Las políticas centristas, que presentan en su discurso perfiles que las singularizan, se traducen en la búsqueda de soluciones prácticas que serán necesariamente sectoriales, y de alcance limitado, pero susceptibles siempre de desarrollos ulteriores, porque se encuadran en la búsqueda del bien general y son de carácter abierto, es decir, soluciones nunca definitivas ni totales.
El trípode necesario para sostener un proyecto político de estas características viene determinado por la buena preparación profesional, la capacidad de diálogo y el respeto a las normas éticas. Sobre este triple soporte puede abordarse una política que tiene entre sus primera exigencias la eficiencia. Las políticas de centro son políticas de resultados pero no obtenidos de cualquier forma. Si el objetivo último de la acción política son cotas más altas de libertad y participación convendremos que la naturaleza de los bienes políticos últimos es, a veces, escasamente tangible, y más si consideramos que implica un compromiso moral del individuo, decidido a acceder a formas de vida más humanas, de las que sólo él puede ser protagonista. Por eso estas políticas se traducen en bienes (sanidad, educación, ...), en acceso a los bienes de la cultura, en acceso a los asuntos públicos. Es decir, realizaciones concretas que facilitan o posibilitan aquellos bienes en los que el ciudadano se tiene que implicar. Escrito de otra manera, los objetivos últimos, los ideales que alientan la vida política no son contabilizables, pero los pasos concretos de la política de cada día, la adecuación de las reformas a aquellos objetivos, sí son evaluables.
Este sentido práctico obliga a orientarse a la realidad, y constituye una ayuda para la superación de los prejuicios ideológicos. Porque el sentido práctico no comulga bien con el sentido ideológico. Sin embargo cuando el sentido práctico se desvincula del proyecto, de los objetivos políticos de largo alcance, se cae en el pragmatismo y en la tecnocracia.
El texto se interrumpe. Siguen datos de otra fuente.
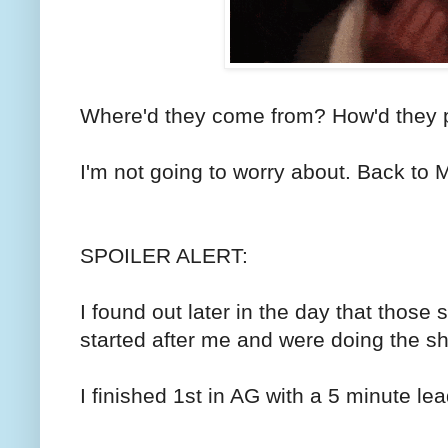
Where'd they come from? How'd they 
I'm not going to worry about. Back to 
SPOILER ALERT:
I found out later in the day that thos
started after me and were doing the sh
I finished 1st in AG with a 5 minute le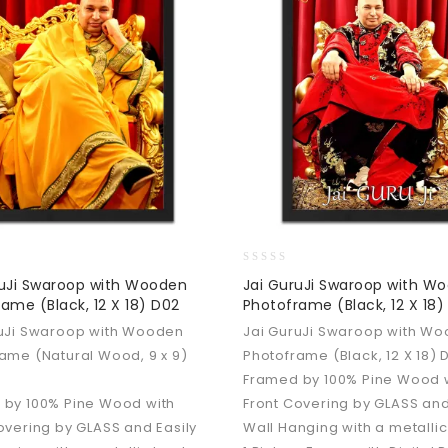
0
ruJi Swaroop with Wooden
Jai GuruJi Swaroop with W
out
ame (Black, 12 X 18) D02
Photoframe (Black, 12 X 18)
of
5
ruJi Swaroop with Wooden
Jai GuruJi Swaroop with W
ame (Natural Wood, 9 x 9)
Photoframe (Black, 12 X 18) 
Framed by 100% Pine Wood 
 by 100% Pine Wood with
Front Covering by GLASS and
overing by GLASS and Easily
Wall Hanging with a metallic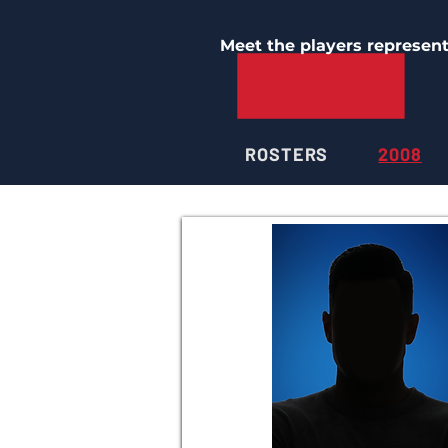
Meet the players represen
ROSTERS
2008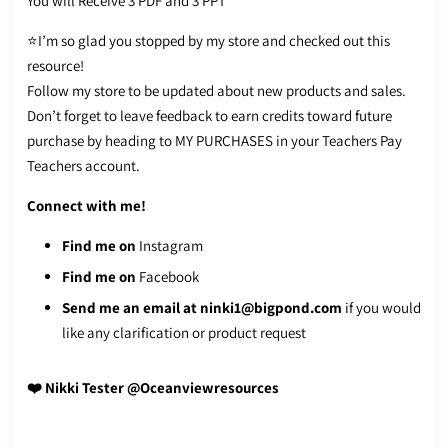
You will Receive 3 PDF and 3 PPT
⭐I’m so glad you stopped by my store and checked out this
resource!
Follow my store
to be updated about new products and sales.
Don’t forget to leave feedback to earn credits toward future
purchase by heading to MY PURCHASES in your Teachers Pay
Teachers account.
Connect with me!
Find me on
Instagram
Find me on
Facebook
Send me an email at
ninki1@bigpond.com
if you would
like any clarification or product request
❤️ Nikki Tester @Oceanviewresources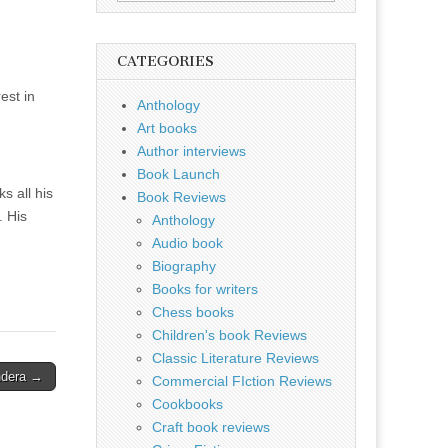
for:
CATEGORIES
est in
Anthology
Art books
Author interviews
Book Launch
s all his
Book Reviews
. His
Anthology
Audio book
Biography
Books for writers
Chess books
Children's book Reviews
Classic Literature Reviews
ndera →
Commercial FIction Reviews
Cookbooks
Craft book reviews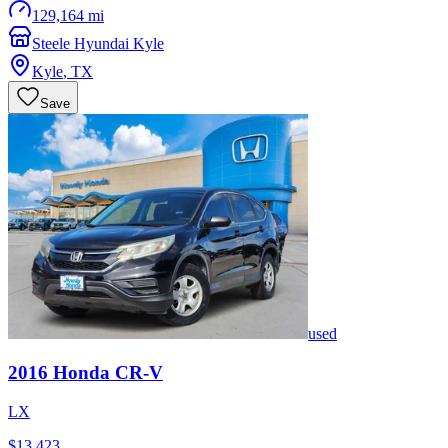
129,164 mi
Steele Hyundai Kyle
Kyle
,
TX
Save
used
2016
Honda
CR-V
LX
$13,423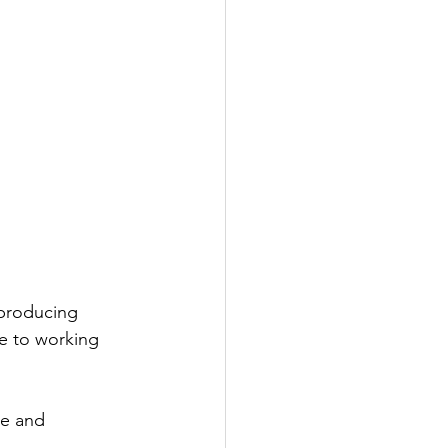
 producing 
e to working 
e and 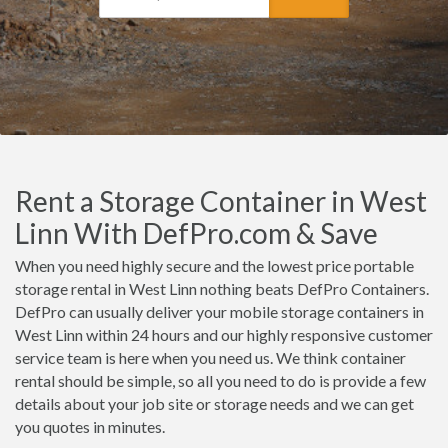
Rent a Storage Container in West
Linn With DefPro.com & Save
When you need highly secure and the lowest price portable
storage rental in West Linn nothing beats DefPro Containers.
DefPro can usually deliver your mobile storage containers in
West Linn within 24 hours and our highly responsive customer
service team is here when you need us. We think container
rental should be simple, so all you need to do is provide a few
details about your job site or storage needs and we can get
you quotes in minutes.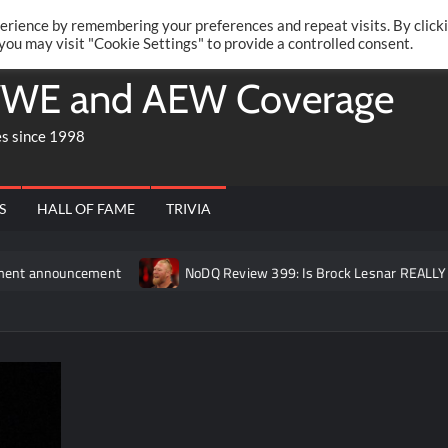
Twitte
Fa
RONRIFT
erience by remembering your preferences and repeat visits. By click
 you may visit "Cookie Settings" to provide a controlled consent.
WE and AEW Coverage
es since 1998
S
HALL OF FAME
TRIVIA
ncement
NoDQ Review 399: Is Brock Lesnar REALLY retired fr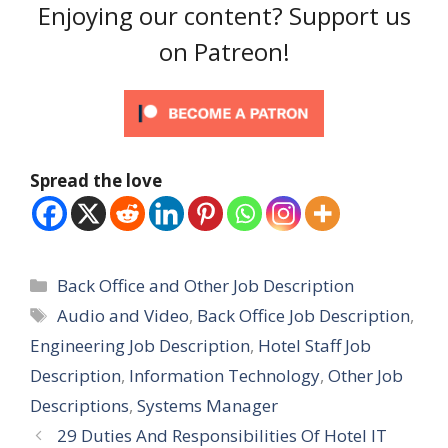
Enjoying our content? Support us
on Patreon!
Spread the love
Categories
Back Office and Other Job Description
Tags
Audio and Video
,
Back Office Job Description
,
Engineering Job Description
,
Hotel Staff Job
Description
,
Information Technology
,
Other Job
Descriptions
,
Systems Manager
29 Duties And Responsibilities Of Hotel IT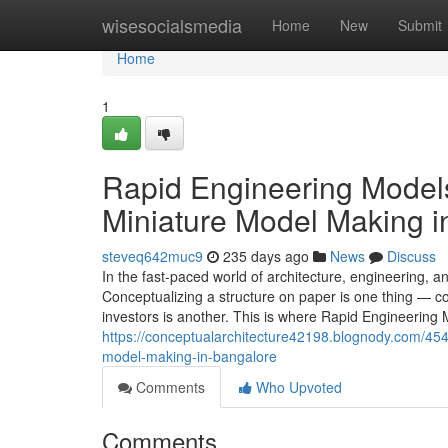
Home
wisesocialsmedia
Home
New
Submit
Home
1
Rapid Engineering Models
Miniature Model Making i
steveq642muc9
235 days ago
News
Discuss
In the fast-paced world of architecture, engineering, and 
Conceptualizing a structure on paper is one thing — co
investors is another. This is where Rapid Engineering
https://conceptualarchitecture42198.blognody.com/454
model-making-in-bangalore
Comments
Who Upvoted
Comments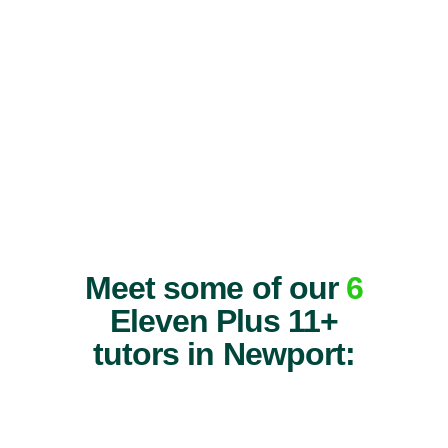
Meet some of our
6
Eleven Plus 11+
tutors in Newport:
Por eso en una política de centro que renuncia al discurso político, el proyecto se guía sólo por las mayorías sociales y cae en el oportunismo. En ese caso el reformismo perdería su sentido auténtico. La eficiencia significa buscar resultados efectivos, con el mínimo coste, y significa también rigor: en el discurso y en las cuentas. Engordar exageradamente el déficit público no contribuirá nunca al bienestar social, sino que tal práctica se reduce simple y llanamente a hipotecarlo. Satisfacer las expectativas sociales mediante actuaciones inflacionistas, no es hacer política, es practicar el ilusionismo. Decir trabajo para todos aunque el Estado se empeñe hasta el cuello, es sencillamente demagogia: nadie puede querer pan para hoy y hambre para mañana, a no ser que esté en las últimas.
Por otra parte la capacidad de diálogo es el antídoto contra la prepotencia que pueda propiciar la competencia profesional, y el sentido ético la vacuna contra un pragmatismo que ponga los resultados por encima de cualquier consideración.